I have a theory that space aliens from Area 51 were brought in to design the rear section. Either that, or the inspiration is Salvador Dali or Hieronymus Bosch. The Park Lane rear is even more extreme!

 

 

What is it about cars like this that attract me so?  The 1955-62 period was a time when cars had a sleek, “Spirit of Motion” aspect to their styling, accented with futuristic, Space Age elements like rockets, bumper bombs,  hooded headlamps, fins, wrap-around windshields, neo-Art Deco instrument panels, and other finely wrought details that gave the cars a “larger than life” quality.  The total effect suggests effortless, high speed, smooth travel (perhaps through interstellar space, rather than ordinary roads and highways of the United States).  Gleaming in the showroom, the newest creation appeared to be science fiction-turned-science fact–a dream car that would be exciting to own and drive–and vastly superior to the older model you were trading in.

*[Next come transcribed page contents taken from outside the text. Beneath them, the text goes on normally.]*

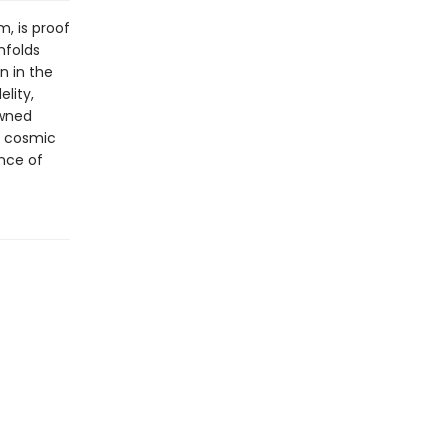
m, is proof
nfolds
n in the
elity,
owned
e cosmic
ance of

The other reason I suppose is nostalgia.  When I was, say, between 4 and 12 years old, cars like this were occasionally seen, either on the road or tucked in unlikely places.  They remind me of how I felt at that age–young, innocent, and pure–when the world was fresh and new, filled with fascinating things to see, feel, and explore.   Today has its wonders too, but there will always be something magical about those early years, and the cars that represent “Peak Optimism” in American design.